PROBLEM REQUIREMENTS: For each record below, set it down exactly but leave out any picture.

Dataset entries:
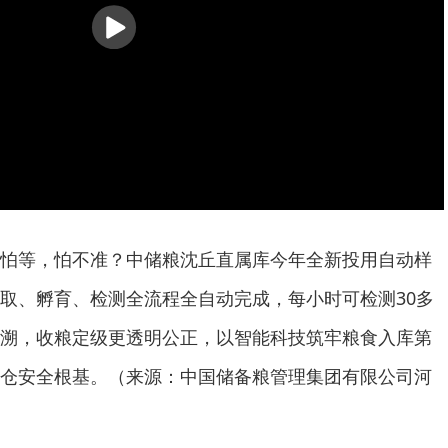
播
放
怕等，怕不准？中储粮沈丘直属库今年全新投用自动样
取、孵育、检测全流程全自动完成，每小时可检测30多
溯，收粮定级更透明公正，以智能科技筑牢粮食入库第
仓安全根基。（来源：中国储备粮管理集团有限公司河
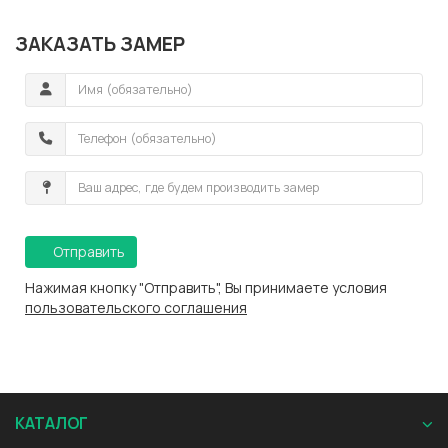
ЗАКАЗАТЬ ЗАМЕР
Отправить
Нажимая кнопку "Отправить", Вы принимаете условия
пользовательского соглашения
КАТАЛОГ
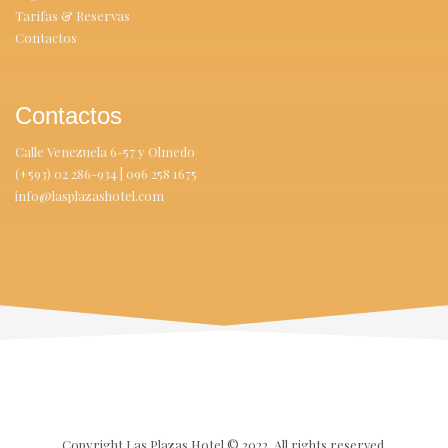
Tarifas & Reservas
Contactos
Contactos
Calle Venezuela 6-57 y Olmedo
(+593) 02 286-934 | 096 258 1675
info@lasplazashotel.com
Copyright Las Plazas Hotel ©
2022.
All rights reserved.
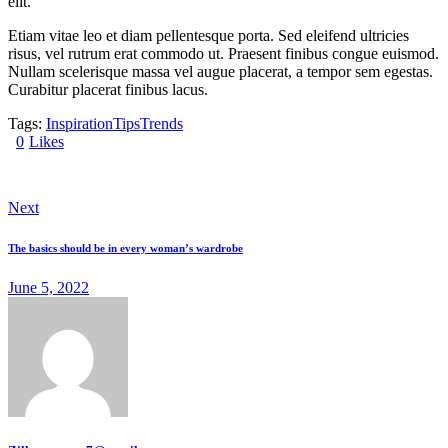
elit.
Etiam vitae leo et diam pellentesque porta. Sed eleifend ultricies
risus, vel rutrum erat commodo ut. Praesent finibus congue euismod.
Nullam scelerisque massa vel augue placerat, a tempor sem egestas.
Curabitur placerat finibus lacus.
Tags:
Inspiration
Tips
Trends
0
Likes
Next
The basics should be in every woman’s wardrobe
June 5, 2022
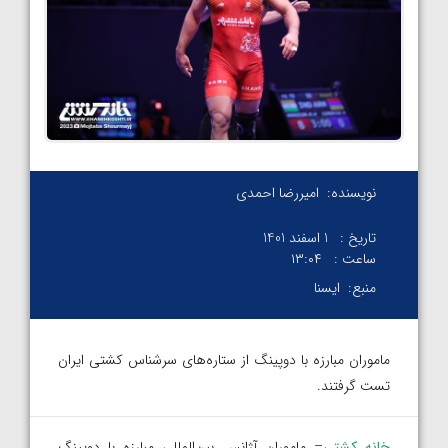
نویسنده:
امیررضا احمدی
تاریخ :
1 اسفند 1401
ساعت :
۱۳:۰۴
منبع:
ایسنا
ماموران مبارزه با دوپینگ از ستاره‌های سرشناس کشتی ایران
تست گرفتند.
خانه کشتی
– ماموران آژانس بین‌المللی مبارزه با دوپینگ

YOUR SOLUTION:
播
放
怕等，怕不准？中储粮沈丘直属库今年全新投用自动样
取、孵育、检测全流程全自动完成，每小时可检测30多
溯，收粮定级更透明公正，以智能科技筑牢粮食入库第
仓安全根基。（来源：中国储备粮管理集团有限公司河
ЗАКАЗАТЬ ЗАМЕР
Отправить
Нажимая кнопку "Отправить", Вы принимаете условия
пользовательского соглашения
КАТАЛОГ
Tarifas & Reservas
Contactos
Contactos
Calle Venezuela 6-57 y Olmedo
(+593) 02 286-934 | 096 258 1675
info@lasplazashotel.com
Copyright Las Plazas Hotel ©
2022.
All rights reserved.
elit.
Etiam vitae leo et diam pellentesque porta. Sed eleifend ultricies
risus, vel rutrum erat commodo ut. Praesent finibus congue euismod.
Nullam scelerisque massa vel augue placerat, a tempor sem egestas.
Curabitur placerat finibus lacus.
Tags:
Inspiration
Tips
Trends
0
Likes
Next
The basics should be in every woman’s wardrobe
June 5, 2022
نویسنده:
امیررضا احمدی
تاریخ :
1 اسفند 1401
ساعت :
۱۳:۰۴
منبع:
ایسنا
ماموران مبارزه با دوپینگ از ستاره‌های سرشناس کشتی ایران
تست گرفتند.
خانه کشتی
– ماموران آژانس بین‌المللی مبارزه با دوپینگ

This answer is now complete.